Recorded data
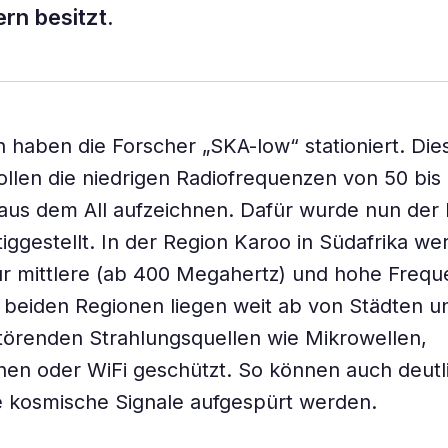
rn besitzt.
en haben die Forscher „SKA-low“ stationiert. Die
llen die niedrigen Radiofrequenzen von 50 bis
us dem All aufzeichnen. Dafür wurde nun der 
rtiggestellt. In der Region Karoo in Südafrika w
ür mittlere (ab 400 Megahertz) und hohe Freq
 beiden Regionen liegen weit ab von Städten u
törenden Strahlungsquellen wie Mikrowellen,
nen oder WiFi geschützt. So können auch deutl
 kosmische Signale aufgespürt werden.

• **Instructions for the task**
Give the data again exactly as it appears, but without any images.

• **Written response**
rn besitzt.
en haben die Forscher „SKA-low“ stationiert. Die
llen die niedrigen Radiofrequenzen von 50 bis
us dem All aufzeichnen. Dafür wurde nun der 
rtiggestellt. In der Region Karoo in Südafrika w
ür mittlere (ab 400 Megahertz) und hohe Freq
 beiden Regionen liegen weit ab von Städten u
törenden Strahlungsquellen wie Mikrowellen,
nen oder WiFi geschützt. So können auch deutl
 kosmische Signale aufgespürt werden.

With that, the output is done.